With such commercially enterprising forebears already in situ,
and with academic honours for the family already being pursued
by various of the middle children such as Joseph (Eton), Jasper
(Oxon.), and Jonty (Cantab.), it was not expected that Jeremy should
function at any level of proficiency (whether physical or intellectual)
beyond that expected of a gentleman of leisure. Accordingly, he
was never sent to school, and received no formal education whatsoever
beyond a three month sojourn with a private tutor at the age of
fourteen. Sadly, Jeremy's talent did not distinguish itself by its
precocity and even these lessons were abandoned when his father
discovered - during an impromptu oral examination over dinner -
that his son had neither Latin nor Greek, and indeed was so weak
at mathematics that an angry Selman-Troytt père was moved
to exclaim: 'T'lad couldn't even combine two bags of putty in
a bath!'
But Jeremy took a different view of this failed attempt to lift
him on to the first rung of literacy and was so inspired by the
final words of his departing tutor: 'Believe no man who calls
you a fool - even those who know you as well as I do.', that
he underwent a period of intensive self-education which began with
reading skills acquired from surreptitious glances into old copies of
The Lancet, made when his father's back was turned.
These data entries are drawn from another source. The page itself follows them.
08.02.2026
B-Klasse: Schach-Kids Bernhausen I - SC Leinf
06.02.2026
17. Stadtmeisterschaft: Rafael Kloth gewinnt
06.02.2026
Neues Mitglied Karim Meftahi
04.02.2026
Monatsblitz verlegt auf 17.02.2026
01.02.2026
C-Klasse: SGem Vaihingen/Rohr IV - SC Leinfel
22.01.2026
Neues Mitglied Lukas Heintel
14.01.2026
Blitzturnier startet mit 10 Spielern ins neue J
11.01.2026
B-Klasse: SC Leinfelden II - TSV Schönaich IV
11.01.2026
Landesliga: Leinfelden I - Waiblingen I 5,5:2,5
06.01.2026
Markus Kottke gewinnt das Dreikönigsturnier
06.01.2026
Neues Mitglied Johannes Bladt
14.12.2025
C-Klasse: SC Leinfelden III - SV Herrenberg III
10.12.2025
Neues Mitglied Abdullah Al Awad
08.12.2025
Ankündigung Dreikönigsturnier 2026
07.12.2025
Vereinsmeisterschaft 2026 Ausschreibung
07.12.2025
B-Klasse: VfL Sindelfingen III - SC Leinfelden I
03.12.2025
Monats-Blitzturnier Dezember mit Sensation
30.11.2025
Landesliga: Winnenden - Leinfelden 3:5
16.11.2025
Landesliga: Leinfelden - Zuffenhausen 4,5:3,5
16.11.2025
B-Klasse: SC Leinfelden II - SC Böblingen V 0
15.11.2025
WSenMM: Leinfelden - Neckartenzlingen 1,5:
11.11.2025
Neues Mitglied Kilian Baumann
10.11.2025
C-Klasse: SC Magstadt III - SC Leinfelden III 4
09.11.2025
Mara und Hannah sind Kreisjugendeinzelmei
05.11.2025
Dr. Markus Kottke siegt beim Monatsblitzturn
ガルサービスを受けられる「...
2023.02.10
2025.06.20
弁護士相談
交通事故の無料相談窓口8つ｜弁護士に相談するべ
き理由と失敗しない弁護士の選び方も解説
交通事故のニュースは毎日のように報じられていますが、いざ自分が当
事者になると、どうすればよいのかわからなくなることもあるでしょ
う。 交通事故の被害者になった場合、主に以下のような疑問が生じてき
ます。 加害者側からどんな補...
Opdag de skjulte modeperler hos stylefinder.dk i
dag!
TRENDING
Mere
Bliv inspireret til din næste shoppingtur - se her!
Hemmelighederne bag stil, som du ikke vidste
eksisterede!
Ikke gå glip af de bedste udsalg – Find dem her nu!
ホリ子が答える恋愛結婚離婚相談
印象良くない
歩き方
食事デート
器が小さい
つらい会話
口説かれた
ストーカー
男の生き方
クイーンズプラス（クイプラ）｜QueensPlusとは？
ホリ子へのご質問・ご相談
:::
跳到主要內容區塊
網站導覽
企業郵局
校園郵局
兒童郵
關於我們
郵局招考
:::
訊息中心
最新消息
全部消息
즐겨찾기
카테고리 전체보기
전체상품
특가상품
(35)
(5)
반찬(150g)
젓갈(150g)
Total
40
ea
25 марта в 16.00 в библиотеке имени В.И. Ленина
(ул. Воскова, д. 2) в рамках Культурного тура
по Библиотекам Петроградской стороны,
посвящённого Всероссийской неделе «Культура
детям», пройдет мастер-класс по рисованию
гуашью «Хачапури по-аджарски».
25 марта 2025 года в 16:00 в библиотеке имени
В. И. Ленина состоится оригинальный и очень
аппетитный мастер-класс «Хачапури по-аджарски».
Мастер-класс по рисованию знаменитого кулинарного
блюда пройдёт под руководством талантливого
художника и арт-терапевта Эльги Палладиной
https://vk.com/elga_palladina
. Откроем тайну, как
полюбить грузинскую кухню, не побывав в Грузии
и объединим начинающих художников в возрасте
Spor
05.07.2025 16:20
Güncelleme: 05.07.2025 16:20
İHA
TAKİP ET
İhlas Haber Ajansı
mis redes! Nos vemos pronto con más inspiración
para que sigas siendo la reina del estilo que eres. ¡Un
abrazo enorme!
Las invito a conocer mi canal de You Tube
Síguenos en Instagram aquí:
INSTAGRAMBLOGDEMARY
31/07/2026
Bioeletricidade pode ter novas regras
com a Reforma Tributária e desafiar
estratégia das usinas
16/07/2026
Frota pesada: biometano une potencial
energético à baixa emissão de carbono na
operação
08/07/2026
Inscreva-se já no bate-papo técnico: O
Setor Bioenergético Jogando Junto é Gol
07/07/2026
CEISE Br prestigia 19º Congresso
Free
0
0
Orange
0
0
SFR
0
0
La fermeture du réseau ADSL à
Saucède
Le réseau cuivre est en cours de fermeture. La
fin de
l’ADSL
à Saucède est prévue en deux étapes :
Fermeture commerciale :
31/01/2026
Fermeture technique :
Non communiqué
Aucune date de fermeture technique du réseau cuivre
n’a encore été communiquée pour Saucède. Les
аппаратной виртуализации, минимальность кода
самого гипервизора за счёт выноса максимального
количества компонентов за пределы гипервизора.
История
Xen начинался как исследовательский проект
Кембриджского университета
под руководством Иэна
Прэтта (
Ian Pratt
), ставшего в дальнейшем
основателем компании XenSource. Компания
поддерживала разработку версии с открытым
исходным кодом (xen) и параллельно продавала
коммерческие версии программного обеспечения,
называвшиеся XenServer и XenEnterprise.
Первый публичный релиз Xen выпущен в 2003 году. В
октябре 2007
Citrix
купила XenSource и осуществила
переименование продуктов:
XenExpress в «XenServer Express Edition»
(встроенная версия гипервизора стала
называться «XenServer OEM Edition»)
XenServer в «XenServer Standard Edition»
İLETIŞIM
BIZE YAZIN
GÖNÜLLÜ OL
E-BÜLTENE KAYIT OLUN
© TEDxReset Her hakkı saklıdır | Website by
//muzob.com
His choice
of reading matter - although totally inadvertent - was to engender
two significant changes within the developing child: it was to foster
a fascination with science and investigation which continued unabated
until his untimely death at the age of only forty-eight; furthermore,
it provided a depth of specialisation which meant that he could,
from the age of seventeen onwards and in theory at least, perform
amputations and other major surgery.
3
As a Victorian, Selman-Troytt saw that the 'natural'
purpose of education was that of moral improvement; but he was also
heavily influenced by the pioneering spirit of technological and
scientific progress that gripped the age. Both factors are very
evident in his work. His writings display a keen sense of observation
over, and a fascination (one might even say a 'passion') with all
topics from the monumental to the trivial, in particular those which
display a direct connection with himself. In an age of discovery
and 'wonderment', where the dedicated 'amateur' could still discourse
on level terms with the learned professional, what distinguishes
Selman-Troytt from his peers is not only his unflagging enthusiasm
but also his diligent application even in the face of personal hardship.
No change within his body escaped his scrutiny, no event was deemed
too insignificant to record, and no detail considered inconsequential
if it might instruct others.
Selman-Troytt was crushed by falling masonry in 1916.